## WHAT YOU WILL DO
Your response should consist solely of the lines from the one containing "bereits alles i" through the end of the data, copied exactly.

## DATA TO USE
□ □ □
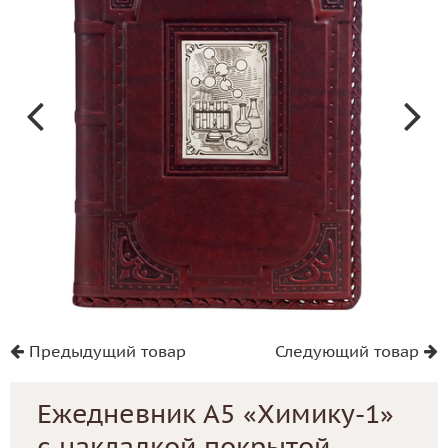
Предыдущий товар
Следующий товар
Ежедневник А5 «Химику-1»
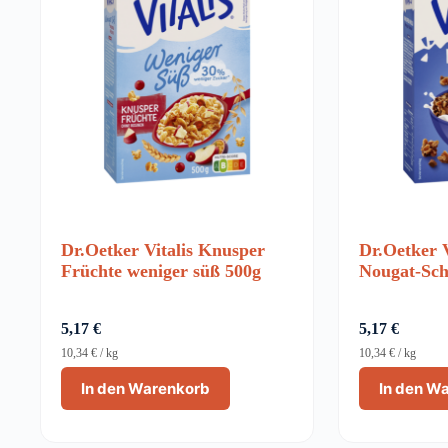
Dr.Oetker Vitalis Knusper
Dr.Oetker 
Früchte weniger süß 500g
Nougat-Sch
5,17
€
5,17
€
10,34
€
/
kg
10,34
€
/
kg
In den Warenkorb
In den W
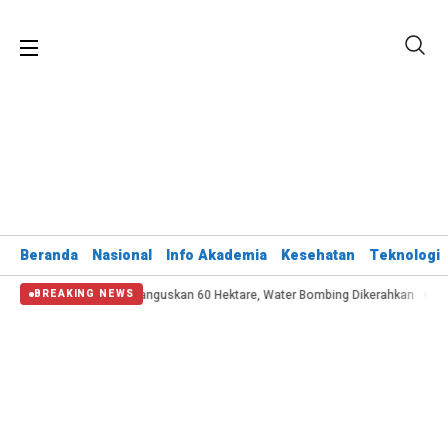
Beranda
Nasional
Info Akademia
Kesehatan
Teknologi
bakaran Bromo Hanguskan 60 Hektare, Water Bombing Dikerahkan
Kemenhub 
BREAKING NEWS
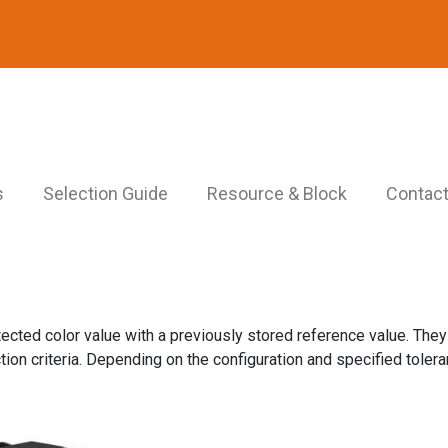
s
Selection Guide
Resource & Block
Contact
cted color value with a previously stored reference value. They 
tion criteria. Depending on the configuration and specified tolera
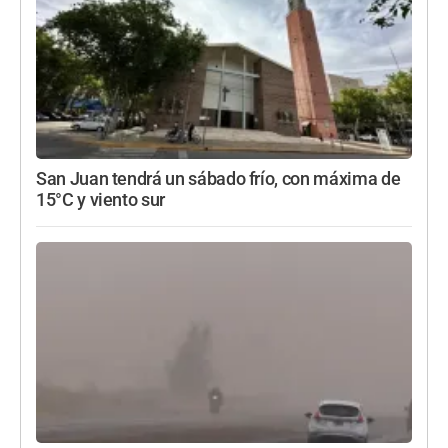
San Juan tendrá un sábado frío, con máxima de
15°C y viento sur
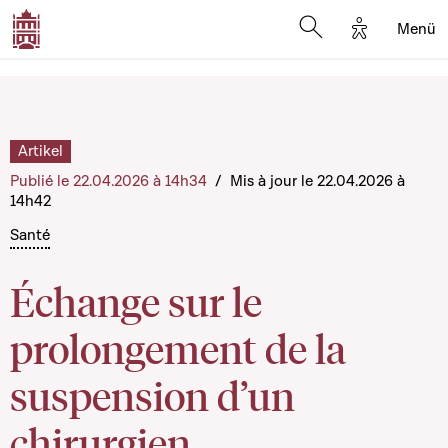
Options d'a
Menü
Open search moda
Artikel
Publié le 22.04.2026 à 14h34
/
Mis à jour le 22.04.2026 à
14h42
Santé
Échange sur le
prolongement de la
suspension d’un
chirurgien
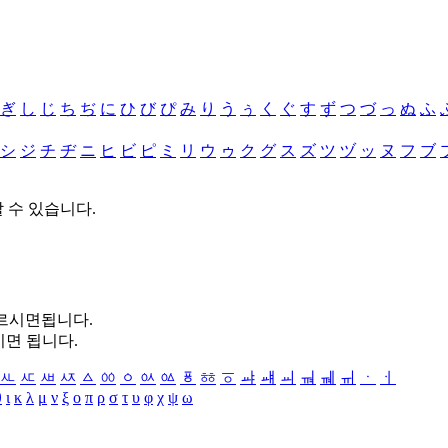
ぎ
し
じ
ち
ぢ
に
ひ
び
ぴ
み
り
う
ぅ
く
ぐ
す
ず
つ
づ
っ
ぬ
ふ
シ
ジ
チ
ヂ
ニ
ヒ
ビ
ピ
ミ
リ
ウ
ゥ
ク
グ
ス
ズ
ツ
ヅ
ッ
ヌ
フ
ブ
할 수 있습니다.
누르시면됩니다.
시면 됩니다.
ㅻ
ㅼ
ㅽ
ㅾ
ㅿ
ㆀ
ㆁ
ㆂ
ㆃ
ㆄ
ㆅ
ㆆ
ㆇ
ㆈ
ㆉ
ㆊ
ㆋ
ㆌ
ㆍ
ㆎ
θ
ι
κ
λ
μ
ν
ξ
ο
π
ρ
σ
τ
υ
φ
χ
ψ
ω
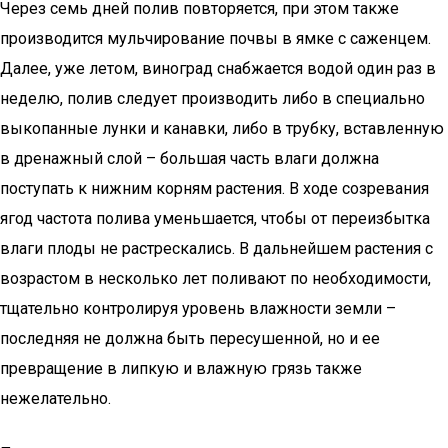
Через семь дней полив повторяется, при этом также
производится мульчирование почвы в ямке с саженцем.
Далее, уже летом, виноград снабжается водой один раз в
неделю, полив следует производить либо в специально
выкопанные лунки и канавки, либо в трубку, вставленную
в дренажный слой – большая часть влаги должна
поступать к нижним корням растения. В ходе созревания
ягод частота полива уменьшается, чтобы от переизбытка
влаги плоды не растрескались. В дальнейшем растения с
возрастом в несколько лет поливают по необходимости,
тщательно контролируя уровень влажности земли –
последняя не должна быть пересушенной, но и ее
превращение в липкую и влажную грязь также
нежелательно.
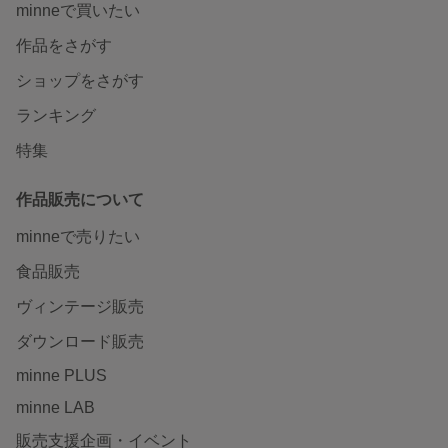
minneで買いたい
作品をさがす
ショップをさがす
ランキング
特集
作品販売について
minneで売りたい
食品販売
ヴィンテージ販売
ダウンロード販売
minne PLUS
minne LAB
販売支援企画・イベント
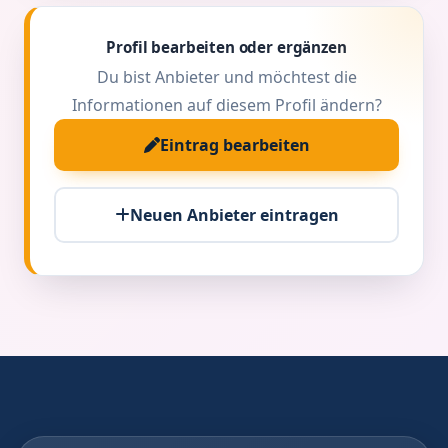
Profil bearbeiten oder ergänzen
Du bist Anbieter und möchtest die
Informationen auf diesem Profil ändern?
Eintrag bearbeiten
Neuen Anbieter eintragen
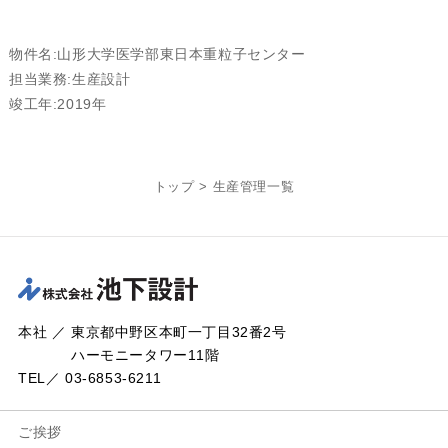
物件名:山形大学医学部東日本重粒子センター
担当業務:生産設計
竣工年:2019年
トップ
>
生産管理一覧
本社 ／ 東京都中野区本町一丁目32番2号
ハーモニータワー11階
TEL／ 03-6853-6211
ご挨拶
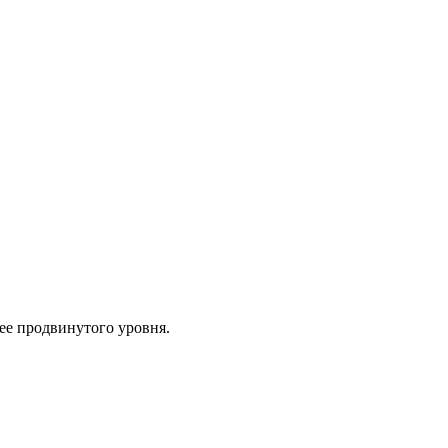
ее продвинутого уровня.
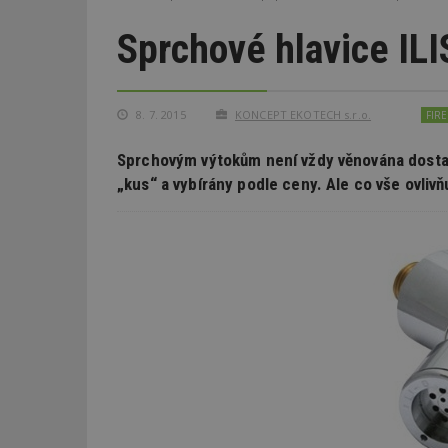
Sprchové hlavice ILI
8. 7. 2015
KONCEPT EKOTECH s.r.o.
FIR
Sprchovým výtokům není vždy věnována dosta
„kus“ a vybírány podle ceny. Ale co vše ovlivňu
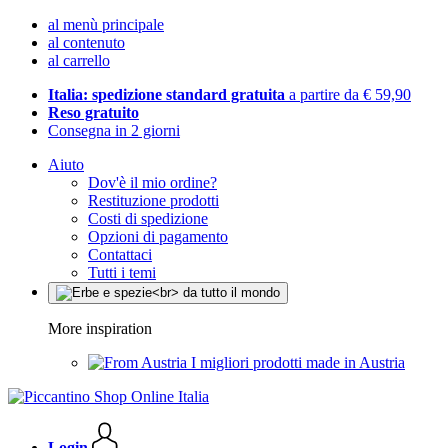
al menù principale
al contenuto
al carrello
Italia: spedizione standard gratuita
a partire da € 59,90
Reso gratuito
Consegna in 2 giorni
Aiuto
Dov'è il mio ordine?
Restituzione prodotti
Costi di spedizione
Opzioni di pagamento
Contattaci
Tutti i temi
More inspiration
I migliori prodotti made in Austria
Login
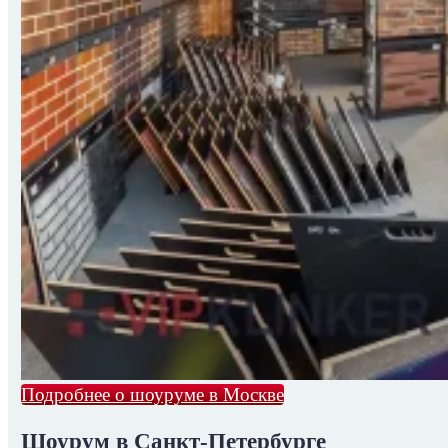
Подробнее о шоуруме в Москве
Шоурум в Санкт-Петербурге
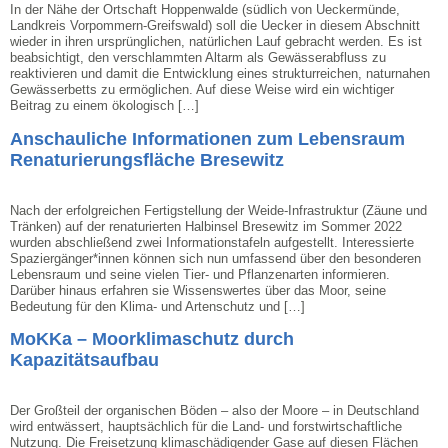
In der Nähe der Ortschaft Hoppenwalde (südlich von Ueckermünde,
Landkreis Vorpommern-Greifswald) soll die Uecker in diesem Abschnitt
wieder in ihren ursprünglichen, natürlichen Lauf gebracht werden. Es ist
beabsichtigt, den verschlammten Altarm als Gewässerabfluss zu
reaktivieren und damit die Entwicklung eines strukturreichen, naturnahen
Gewässerbetts zu ermöglichen. Auf diese Weise wird ein wichtiger
Beitrag zu einem ökologisch […]
Anschauliche Informationen zum Lebensraum
Renaturierungsfläche Bresewitz
Nach der erfolgreichen Fertigstellung der Weide-Infrastruktur (Zäune und
Tränken) auf der renaturierten Halbinsel Bresewitz im Sommer 2022
wurden abschließend zwei Informationstafeln aufgestellt. Interessierte
Spaziergänger*innen können sich nun umfassend über den besonderen
Lebensraum und seine vielen Tier- und Pflanzenarten informieren.
Darüber hinaus erfahren sie Wissenswertes über das Moor, seine
Bedeutung für den Klima- und Artenschutz und […]
MoKKa – Moorklimaschutz durch
Kapazitätsaufbau
Der Großteil der organischen Böden – also der Moore – in Deutschland
wird entwässert, hauptsächlich für die Land- und forstwirtschaftliche
Nutzung. Die Freisetzung klimaschädigender Gase auf diesen Flächen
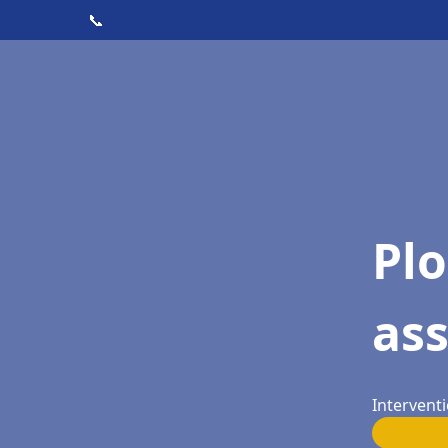
📞
Pl
as
Interventi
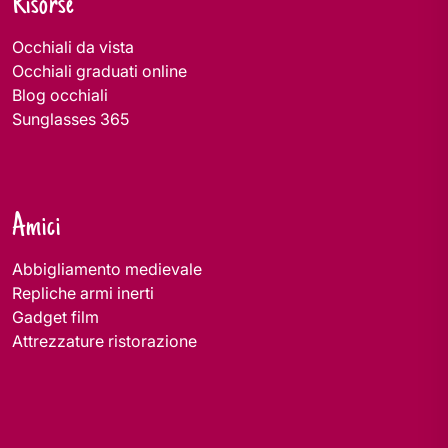
Risorse
Occhiali da vista
Occhiali graduati online
Blog occhiali
Sunglasses 365
Amici
Abbigliamento medievale
Repliche armi inerti
Gadget film
Attrezzature ristorazione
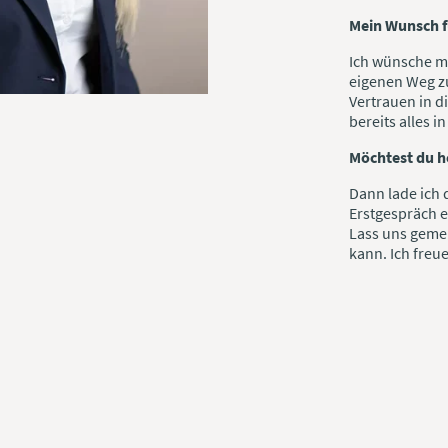
Mein Wunsch f
Ich wünsche mi
eigenen Weg zu
Vertrauen in d
bereits alles i
Möchtest du h
Dann lade ich 
Erstgespräch e
Lass uns geme
kann. Ich freu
□ □ □
## ANSWER TO THIS PROBLEM
bereits alles i
Möchtest du h
Dann lade ich 
Erstgespräch e
Lass uns geme
kann. Ich freu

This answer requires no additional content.